The whole ending of Charlotte's Web is about birth and rebirth. New lamb. New goslings. New spiders. It's how E. B. White moves past the death of Charlotte to some kind of redemption and hope. It's the cycle of the seasons. The circle of life (cue music from The Lion King).
Today, at 7:29 a.m., my daughter turned 14 years old. That means, in the year 2000, at this time, I was sitting in a hospital room, holding my newborn child. I felt completely afraid. And completely in love.
My daughter and her friend are sitting on the floor in front of me right now, watching Catching Fire, eating a hamburger pizza. My daughter has her iPod in front of her face, texting or Snapchatting or twixting or Snapcracklepopping. Whatever these youngsters do these days with these newfangled thingamabobs. I feel old and still completely in love.
We took my daughter and her friend to a movie tonight. We even sprang for V. I. P. seats. Nice, leather, reclining sheets with enough leg room for an elephant to walk in front of us without stepping on our toes. It was a lovely evening.

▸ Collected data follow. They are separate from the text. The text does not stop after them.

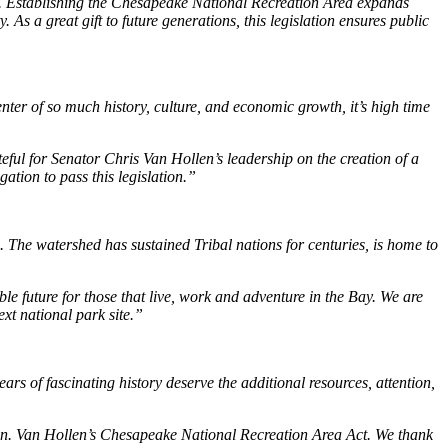
s. Establishing the Chesapeake National Recreation Area expands
As a great gift to future generations, this legislation ensures public
ter of so much history, culture, and economic growth, it’s high time
teful for Senator Chris Van Hollen’s leadership on the creation of a
tion to pass this legislation.”
. The watershed has sustained Tribal nations for centuries, is home to
 future for those that live, work and adventure in the Bay. We are
xt national park site.”
rs of fascinating history deserve the additional resources, attention,
n. Van Hollen’s Chesapeake National Recreation Area Act. We thank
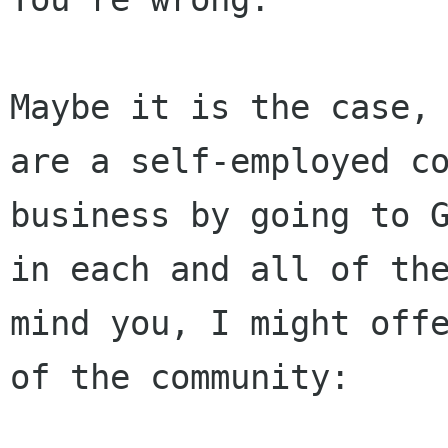
Maybe it is the case,
are a self-employed c
business by going to 
in each
and all of th
mind you, I might off
of the community:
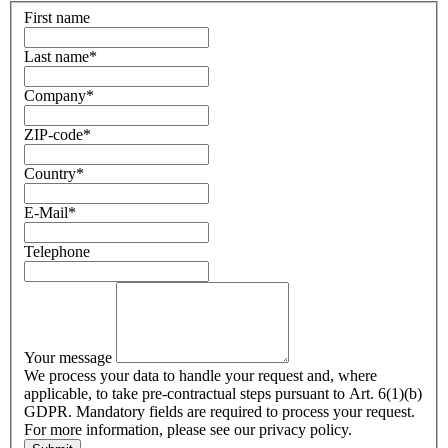
First name
Last name
*
Company
*
ZIP-code
*
Country
*
E-Mail
*
Telephone
Your message
We process your data to handle your request and, where
applicable, to take pre-contractual steps pursuant to Art. 6(1)(b)
GDPR. Mandatory fields are required to process your request.
For more information, please see our privacy policy.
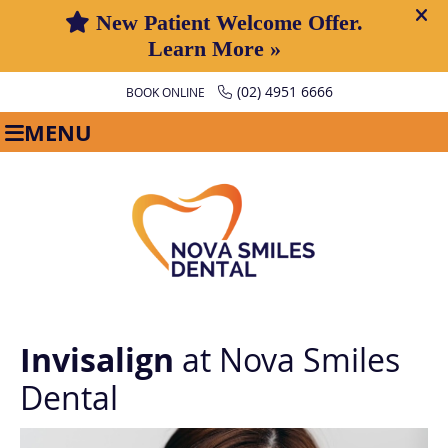
(02) 4951 6666
BOOK ONLINE
MENU
Invisalign
at Nova Smiles
Dental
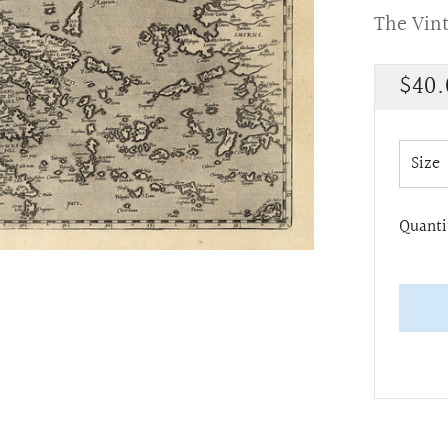
The Vin
Regu
$40.
pric
Size
Quanti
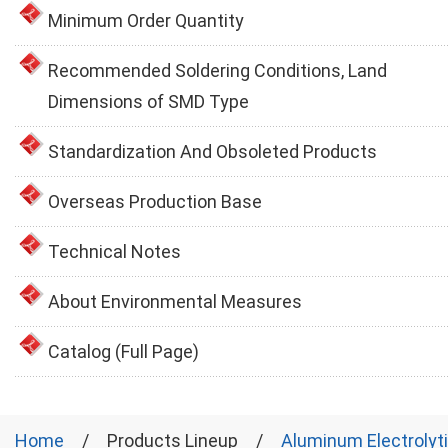
Minimum Order Quantity
Recommended Soldering Conditions, Land
Dimensions of SMD Type
Standardization And Obsoleted Products
Overseas Production Base
Technical Notes
About Environmental Measures
Catalog (Full Page)
Home
Products Lineup
Aluminum Electrolyt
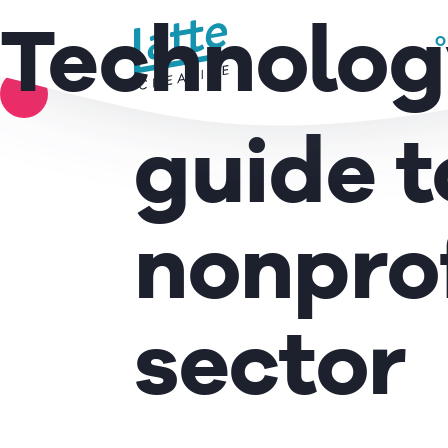
ITALIA NON PROFIT –
We use cookies to ensure that we give you the best experience on 
Technolog
O
The Ita
READ MORE
guide t
nonprof
sector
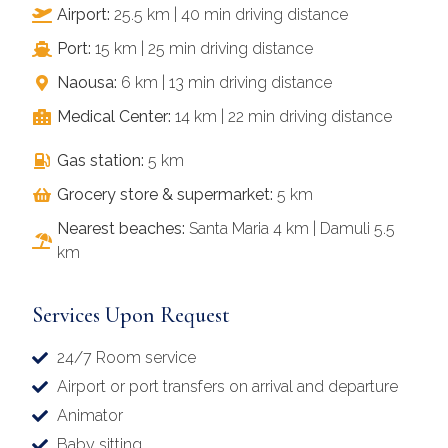
Airport:
25.5 km | 40 min driving distance
Port:
15 km | 25 min driving distance
Naousa:
6 km | 13 min driving distance
Medical Center:
14 km | 22 min driving distance
Gas station:
5 km
Grocery store & supermarket:
5 km
Nearest beaches:
Santa Maria 4 km | Damuli 5.5
km
Services Upon Request
24/7 Room service
Airport or port transfers on arrival and departure
Animator
Baby sitting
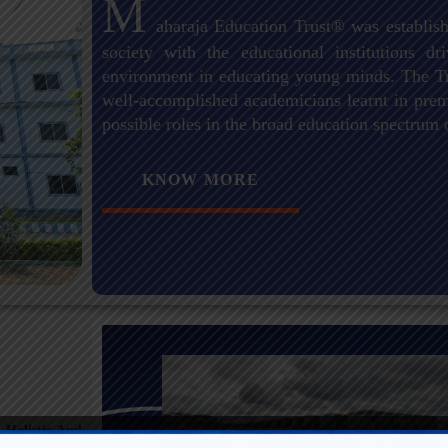
M
aharaja Education Trust® was establish
society with the educational institutions 
environment in educating young minds. The Tr
well-accomplished academicians learnt in premi
possible roles in the broad education spectrum 
KNOW MORE
 Holistic And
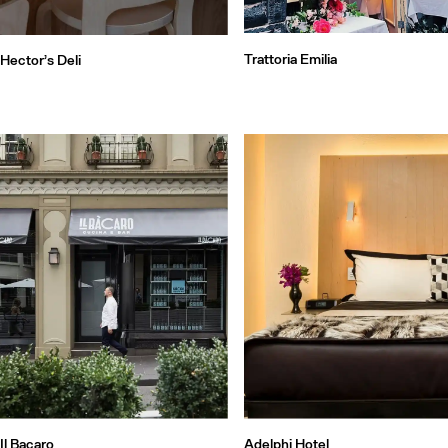
Trattoria Emilia
Hector’s Deli
Il Bacaro
Adelphi Hotel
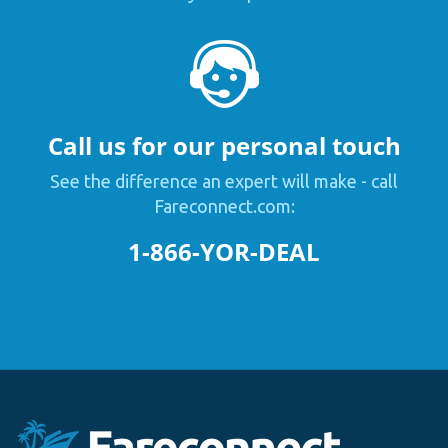
Call us for our personal touch
See the difference an expert will make - call
Fareconnect.com:
1-866-YOR-DEAL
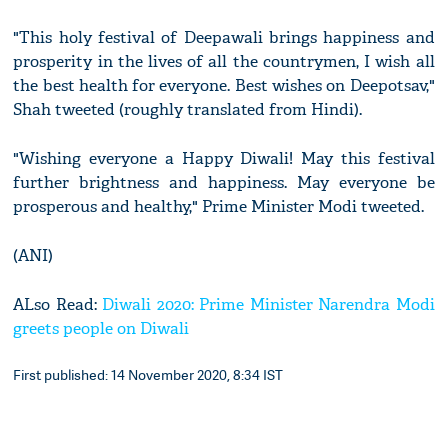
"This holy festival of Deepawali brings happiness and
prosperity in the lives of all the countrymen, I wish all
the best health for everyone. Best wishes on Deepotsav,"
Shah tweeted (roughly translated from Hindi).
"Wishing everyone a Happy Diwali! May this festival
further brightness and happiness. May everyone be
prosperous and healthy," Prime Minister Modi tweeted.
(ANI)
ALso Read:
Diwali 2020: Prime Minister Narendra Modi
greets people on Diwali
First published: 14 November 2020, 8:34 IST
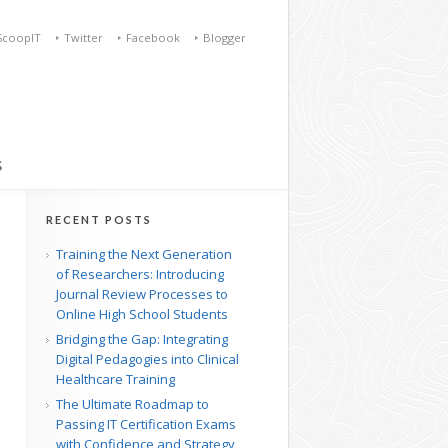
ScoopIT
Twitter
Facebook
Blogger
S
RECENT POSTS
Training the Next Generation
of Researchers: Introducing
Journal Review Processes to
Online High School Students
Bridging the Gap: Integrating
Digital Pedagogies into Clinical
Healthcare Training
The Ultimate Roadmap to
Passing IT Certification Exams
with Confidence and Strategy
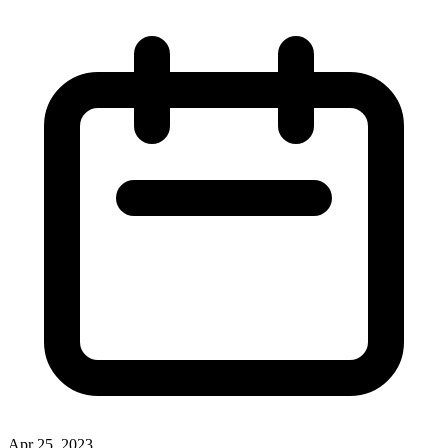
Apr 25, 2023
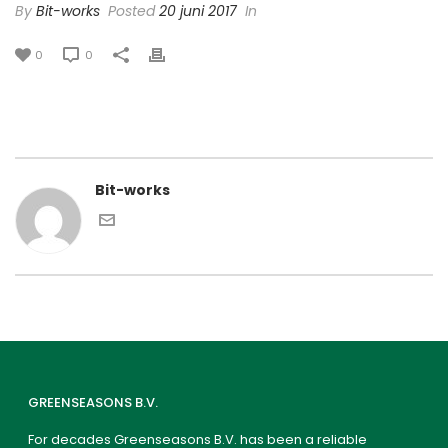
By
Bit-works
Posted
20 juni 2017
In
0
0
Bit-works
GREENSEASONS B.V.
For decades Greenseasons B.V. has been a reliable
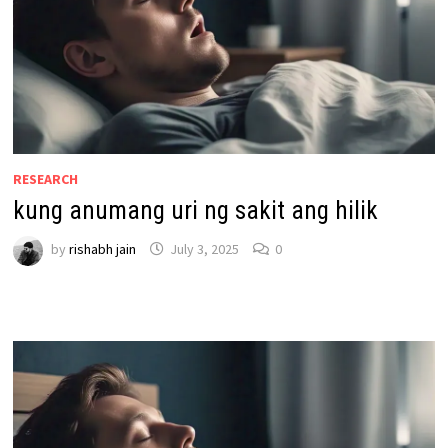
RESEARCH
kung anumang uri ng sakit ang hilik
by
rishabh jain
July 3, 2025
0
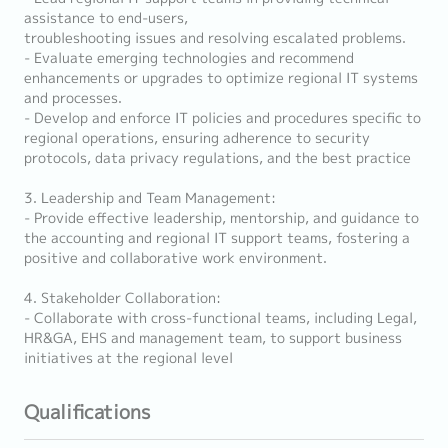
assistance to end-users,
troubleshooting issues and resolving escalated problems.
- Evaluate emerging technologies and recommend
enhancements or upgrades to optimize regional IT systems
and processes.
- Develop and enforce IT policies and procedures specific to
regional operations, ensuring adherence to security
protocols, data privacy regulations, and the best practice
3. Leadership and Team Management:
- Provide effective leadership, mentorship, and guidance to
the accounting and regional IT support teams, fostering a
positive and collaborative work environment.
4. Stakeholder Collaboration:
- Collaborate with cross-functional teams, including Legal,
HR&GA, EHS and management team, to support business
initiatives at the regional level
Qualifications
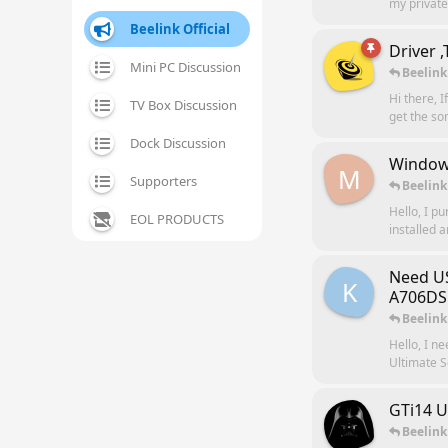
my private 
Beelink Official
Driver 
Mini PC Discussion
Beelink
Hi there, I
TV Box Discussion
get the so
Dock Discussion
Windows
M
Supporters
Beelink
Hello, I p
EOL PRODUCTS
installed a
Need US
K
A706DS
Beelink
Hello, I n
Ultimate S
GTi14 U
Beelink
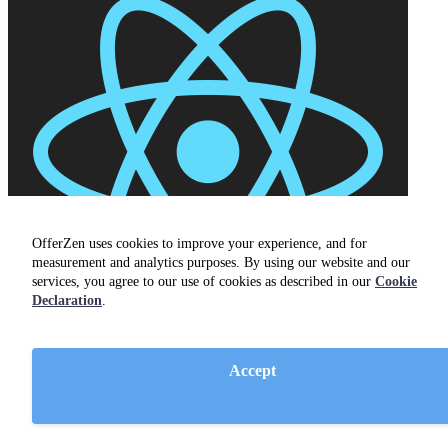
OfferZen uses cookies to improve your experience, and for
measurement and analytics purposes. By using our website and our
services, you agree to our use of cookies as described in our
Cookie
Declaration
.
Accept
React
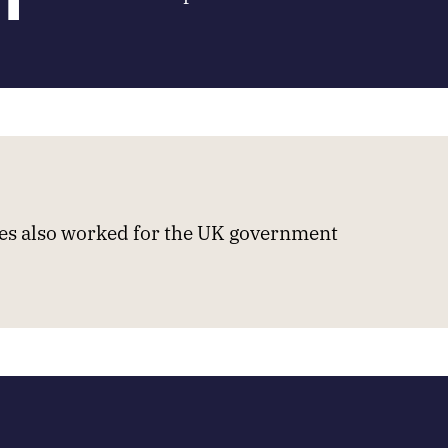
s also worked for the UK government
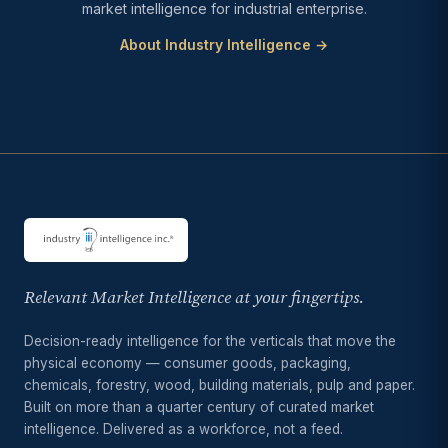
market intelligence for industrial enterprise.
About Industry Intelligence →
Relevant Market Intelligence at your fingertips.
Decision-ready intelligence for the verticals that move the
physical economy — consumer goods, packaging,
chemicals, forestry, wood, building materials, pulp and paper.
Built on more than a quarter century of curated market
intelligence. Delivered as a workforce, not a feed.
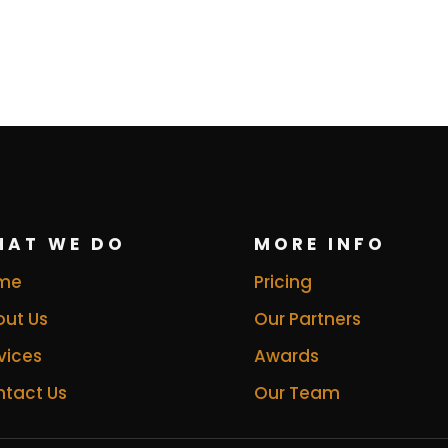
HAT WE DO
MORE INFO
me
Pricing
ut Us
Our Partners
vices
Awards
tact Us
Our Team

And now it's girls' night in our living room. I'm sure, at 2 a.m., they are still going to be giggling and whispering. I, on the other hand, plan to be long asleep by that time. With visions of my baby girl dancing in my head.
Once upon a time, a kindly king loved his little princess so much that his heart almost couldn't hold it all. Every day, the king watched his daughter grow. Every night, he would watch his daughter sleep, counting each of her breaths like precious gems.
And the days, weeks, and years spun by like fine gold thread.
And the king and Saint Marty lived happily ever after.